Data for the task:
┌────────

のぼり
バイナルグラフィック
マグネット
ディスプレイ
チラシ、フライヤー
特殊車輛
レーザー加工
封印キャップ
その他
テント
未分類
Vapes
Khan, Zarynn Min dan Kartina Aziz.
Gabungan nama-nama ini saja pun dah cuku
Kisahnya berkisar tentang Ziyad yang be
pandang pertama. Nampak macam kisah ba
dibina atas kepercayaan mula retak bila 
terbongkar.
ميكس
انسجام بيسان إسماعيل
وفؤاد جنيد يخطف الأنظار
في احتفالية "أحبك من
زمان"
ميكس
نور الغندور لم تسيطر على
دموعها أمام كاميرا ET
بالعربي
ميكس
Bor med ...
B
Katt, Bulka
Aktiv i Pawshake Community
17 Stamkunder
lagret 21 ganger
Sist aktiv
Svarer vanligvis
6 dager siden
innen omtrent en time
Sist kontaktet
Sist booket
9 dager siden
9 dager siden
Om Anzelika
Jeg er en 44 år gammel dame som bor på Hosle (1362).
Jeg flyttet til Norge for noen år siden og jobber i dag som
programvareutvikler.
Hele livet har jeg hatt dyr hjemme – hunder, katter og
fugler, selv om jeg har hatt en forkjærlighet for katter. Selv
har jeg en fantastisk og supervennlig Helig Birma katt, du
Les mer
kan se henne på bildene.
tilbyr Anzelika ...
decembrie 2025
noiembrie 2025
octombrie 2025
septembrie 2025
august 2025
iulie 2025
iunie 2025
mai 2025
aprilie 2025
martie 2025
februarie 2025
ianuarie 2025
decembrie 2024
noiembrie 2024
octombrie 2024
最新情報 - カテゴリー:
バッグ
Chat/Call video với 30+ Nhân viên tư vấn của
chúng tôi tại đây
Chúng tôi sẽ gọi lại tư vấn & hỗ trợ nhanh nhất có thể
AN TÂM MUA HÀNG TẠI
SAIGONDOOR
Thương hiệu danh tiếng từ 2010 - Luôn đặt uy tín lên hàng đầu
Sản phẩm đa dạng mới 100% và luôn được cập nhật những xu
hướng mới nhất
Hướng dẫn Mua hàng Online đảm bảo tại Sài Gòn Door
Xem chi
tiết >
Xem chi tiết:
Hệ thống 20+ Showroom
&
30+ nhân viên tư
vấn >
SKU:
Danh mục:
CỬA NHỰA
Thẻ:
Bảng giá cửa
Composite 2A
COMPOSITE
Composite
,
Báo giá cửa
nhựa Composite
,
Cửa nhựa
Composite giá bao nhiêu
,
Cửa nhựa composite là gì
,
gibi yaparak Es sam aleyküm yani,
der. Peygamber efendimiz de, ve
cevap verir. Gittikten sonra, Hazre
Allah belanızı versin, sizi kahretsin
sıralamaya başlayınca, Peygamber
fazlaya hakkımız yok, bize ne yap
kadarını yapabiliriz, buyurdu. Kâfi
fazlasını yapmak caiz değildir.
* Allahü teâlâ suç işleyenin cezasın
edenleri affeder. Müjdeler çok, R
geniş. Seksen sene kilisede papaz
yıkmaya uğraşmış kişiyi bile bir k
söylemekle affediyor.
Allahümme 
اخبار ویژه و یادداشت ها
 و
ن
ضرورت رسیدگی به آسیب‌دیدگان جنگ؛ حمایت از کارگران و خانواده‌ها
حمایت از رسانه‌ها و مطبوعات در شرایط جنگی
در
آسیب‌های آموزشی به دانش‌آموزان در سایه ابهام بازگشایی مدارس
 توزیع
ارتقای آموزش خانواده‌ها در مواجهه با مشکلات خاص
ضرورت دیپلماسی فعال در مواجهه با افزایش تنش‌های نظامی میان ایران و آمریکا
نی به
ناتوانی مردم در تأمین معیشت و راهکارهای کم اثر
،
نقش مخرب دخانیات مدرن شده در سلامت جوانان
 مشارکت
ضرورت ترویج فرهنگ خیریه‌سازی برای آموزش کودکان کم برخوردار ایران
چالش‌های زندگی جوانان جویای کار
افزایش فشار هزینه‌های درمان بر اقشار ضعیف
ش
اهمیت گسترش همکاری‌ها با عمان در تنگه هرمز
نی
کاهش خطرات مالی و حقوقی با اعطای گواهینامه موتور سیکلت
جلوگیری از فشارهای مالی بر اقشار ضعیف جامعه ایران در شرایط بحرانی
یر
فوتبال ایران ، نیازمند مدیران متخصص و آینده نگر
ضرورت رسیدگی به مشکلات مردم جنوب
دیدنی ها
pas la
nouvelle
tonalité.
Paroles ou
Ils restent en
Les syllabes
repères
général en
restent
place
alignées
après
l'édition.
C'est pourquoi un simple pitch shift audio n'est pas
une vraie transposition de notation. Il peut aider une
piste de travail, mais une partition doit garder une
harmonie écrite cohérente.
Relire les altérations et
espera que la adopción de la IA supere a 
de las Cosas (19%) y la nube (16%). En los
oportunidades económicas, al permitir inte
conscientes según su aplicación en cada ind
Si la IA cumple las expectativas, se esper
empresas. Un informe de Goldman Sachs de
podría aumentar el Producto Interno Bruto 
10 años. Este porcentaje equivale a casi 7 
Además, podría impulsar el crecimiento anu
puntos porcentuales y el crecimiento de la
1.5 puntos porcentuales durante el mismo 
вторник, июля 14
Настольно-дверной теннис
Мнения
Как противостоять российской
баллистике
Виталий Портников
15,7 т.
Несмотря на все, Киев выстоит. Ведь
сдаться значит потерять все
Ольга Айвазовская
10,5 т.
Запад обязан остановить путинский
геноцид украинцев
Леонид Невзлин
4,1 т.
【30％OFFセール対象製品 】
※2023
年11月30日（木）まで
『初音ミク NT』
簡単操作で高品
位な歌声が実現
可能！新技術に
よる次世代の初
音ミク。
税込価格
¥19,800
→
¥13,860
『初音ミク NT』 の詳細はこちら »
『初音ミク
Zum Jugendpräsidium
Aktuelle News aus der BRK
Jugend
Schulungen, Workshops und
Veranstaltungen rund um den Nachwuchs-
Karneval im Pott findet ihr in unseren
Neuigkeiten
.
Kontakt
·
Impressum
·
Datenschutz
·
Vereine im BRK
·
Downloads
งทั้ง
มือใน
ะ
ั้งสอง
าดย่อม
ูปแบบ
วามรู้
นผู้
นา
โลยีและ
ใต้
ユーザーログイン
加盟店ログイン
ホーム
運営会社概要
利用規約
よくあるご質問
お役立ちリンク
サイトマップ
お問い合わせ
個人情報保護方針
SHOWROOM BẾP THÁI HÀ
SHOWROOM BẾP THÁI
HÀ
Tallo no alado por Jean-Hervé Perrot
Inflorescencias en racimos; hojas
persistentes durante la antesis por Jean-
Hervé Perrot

└────────

What the task asks:
The response should repeat the whole listing exactly.

Response box:
のぼり
バイナルグラフィック
マグネット
ディスプレイ
チラシ、フライヤー
特殊車輛
レーザー加工
封印キャップ
その他
テント
未分類
Vapes
Khan, Zarynn Min dan Kartina Aziz.
Gabungan nama-nama ini saja pun dah cuku
Kisahnya berkisar tentang Ziyad yang be
pandang pertama. Nampak macam kisah ba
dibina atas kepercayaan mula retak bila 
terbongkar.
ميكس
انسجام بيسان إسماعيل
وفؤاد جنيد يخطف الأنظار
في احتفالية "أحبك من
زمان"
ميكس
نور الغندور لم تسيطر على
دموعها أمام كاميرا ET
بالعربي
ميكس
Bor med ...
B
Katt, Bulka
Aktiv i Pawshake Community
17 Stamkunder
lagret 21 ganger
Sist aktiv
Svarer vanligvis
6 dager siden
innen omtrent en time
Sist kontaktet
Sist booket
9 dager siden
9 dager siden
Om Anzelika
Jeg er en 44 år gammel dame som bor på Hosle (1362).
Jeg flyttet til Norge for noen år siden og jobber i dag som
programvareutvikler.
Hele livet har jeg hatt dyr hjemme – hunder, katter og
fugler, selv om jeg har hatt en forkjærlighet for katter. Selv
har jeg en fantastisk og supervennlig Helig Birma katt, du
Les mer
kan se henne på bildene.
tilbyr Anzelika ...
decembrie 2025
noiembrie 2025
octombrie 2025
septembrie 2025
august 2025
iulie 2025
iunie 2025
mai 2025
aprilie 2025
martie 2025
februarie 2025
ianuarie 2025
decembrie 2024
noiembrie 2024
octombrie 2024
最新情報 - カテゴリー:
バッグ
Chat/Call video với 30+ Nhân viên tư vấn của
chúng tôi tại đây
Chúng tôi sẽ gọi lại tư vấn & hỗ trợ nhanh nhất có thể
AN TÂM MUA HÀNG TẠI
SAIGONDOOR
Thương hiệu danh tiếng từ 2010 - Luôn đặt uy tín lên hàng đầu
Sản phẩm đa dạng mới 100% và luôn được cập nhật những xu
hướng mới nhất
Hướng dẫn Mua hàng Online đảm bảo tại Sài Gòn Door
Xem chi
tiết >
Xem chi tiết:
Hệ thống 20+ Showroom
&
30+ nhân viên tư
vấn >
SKU:
Danh mục:
CỬA NHỰA
Thẻ:
Bảng giá cửa
Composite 2A
COMPOSITE
Composite
,
Báo giá cửa
nhựa Composite
,
Cửa nhựa
Composite giá bao nhiêu
,
Cửa nhựa composite là gì
,
gibi yaparak Es sam aleyküm yani,
der. Peygamber efendimiz de, ve
cevap verir. Gittikten sonra, Hazre
Allah belanızı versin, sizi kahretsin
sıralamaya başlayınca, Peygamber
fazlaya hakkımız yok, bize ne yap
kadarını yapabiliriz, buyurdu. Kâfi
fazlasını yapmak caiz değildir.
* Allahü teâlâ suç işleyenin cezasın
edenleri affeder. Müjdeler çok, R
geniş. Seksen sene kilisede papaz
yıkmaya uğraşmış kişiyi bile bir k
söylemekle affediyor.
Allahümme 
اخبار ویژه و یادداشت ها
 و
ن
ضرورت رسیدگی به آسیب‌دیدگان جنگ؛ حمایت از کارگران و خانواده‌ها
حمایت از رسانه‌ها و مطبوعات در شرایط جنگی
در
آسیب‌های آموزشی به دانش‌آموزان در سایه ابهام بازگشایی مدارس
 توزیع
ارتقای آموزش خانواده‌ها در مواجهه با مشکلات خاص
ضرورت دیپلماسی فعال در مواجهه با افزایش تنش‌های نظامی میان ایران و آمریکا
نی به
ناتوانی مردم در تأمین معیشت و راهکارهای کم اثر
،
نقش مخرب دخانیات مدرن شده در سلامت جوانان
 مشارکت
ضرورت ترویج فرهنگ خیریه‌سازی برای آموزش کودکان کم برخوردار ایران
چالش‌های زندگی جوانان جویای کار
افزایش فشار هزینه‌های درمان بر اقشار ضعیف
ش
اهمیت گسترش همکاری‌ها با عمان در تنگه هرمز
نی
کاهش خطرات مالی و حقوقی با اعطای گواهینامه موتور سیکلت
جلوگیری از فشارهای مالی بر اقشار ضعیف جامعه ایران در شرایط بحرانی
یر
فوتبال ایران ، نیازمند مدیران متخصص و آینده نگر
ضرورت رسیدگی به مشکلات مردم جنوب
دیدنی ها
pas la
nouvelle
tonalité.
Paroles ou
Ils restent en
Les syllabes
repères
général en
restent
place
alignées
après
l'édition.
C'est pourquoi un simple pitch shift audio n'est pas
une vraie transposition de notation. Il peut aider une
piste de travail, mais une partition doit garder une
harmonie écrite cohérente.
Relire les altérations et
espera que la adopción de la IA supere a 
de las Cosas (19%) y la nube (16%). En los
oportunidades económicas, al permitir inte
conscientes según su aplicación en cada ind
Si la IA cumple las expectativas, se esper
empresas. Un informe de Goldman Sachs de
podría aumentar el Producto Interno Bruto 
10 años. Este porcentaje equivale a casi 7 
Además, podría impulsar el crecimiento anu
puntos porcentuales y el crecimiento de la
1.5 puntos porcentuales durante el mismo 
вторник, июля 14
Настольно-дверной теннис
Мнения
Как противостоять российской
баллистике
Виталий Портников
15,7 т.
Несмотря на все, Киев выстоит. Ведь
сдаться значит потерять все
Ольга Айвазовская
10,5 т.
Запад обязан остановить путинский
геноцид украинцев
Леонид Невзлин
4,1 т.
【30％OFFセール対象製品 】
※2023
年11月30日（木）まで
『初音ミク NT』
簡単操作で高品
位な歌声が実現
可能！新技術に
よる次世代の初
音ミク。
税込価格
¥19,800
→
¥13,860
『初音ミク NT』 の詳細はこちら »
『初音ミク
Zum Jugendpräsidium
Aktuelle News aus der BRK
Jugend
Schulungen, Workshops und
Veranstaltungen rund um den Nachwuchs-
Karneval im Pott findet ihr in unseren
Neuigkeiten
.
Kontakt
·
Impressum
·
Datenschutz
·
Vereine im BRK
·
Downloads
งทั้ง
มือใน
ะ
ั้งสอง
าดย่อม
ูปแบบ
วามรู้
นผู้
นา
โลยีและ
ใต้
ユーザーログイン
加盟店ログイン
ホーム
運営会社概要
利用規約
よくあるご質問
お役立ちリンク
サイトマップ
お問い合わせ
個人情報保護方針
SHOWROOM BẾP THÁI HÀ
SHOWROOM BẾP THÁI
HÀ
Tallo no alado por Jean-Hervé Perrot
Inflorescencias en racimos; hojas
persistentes durante la antesis por Jean-
Hervé Perrot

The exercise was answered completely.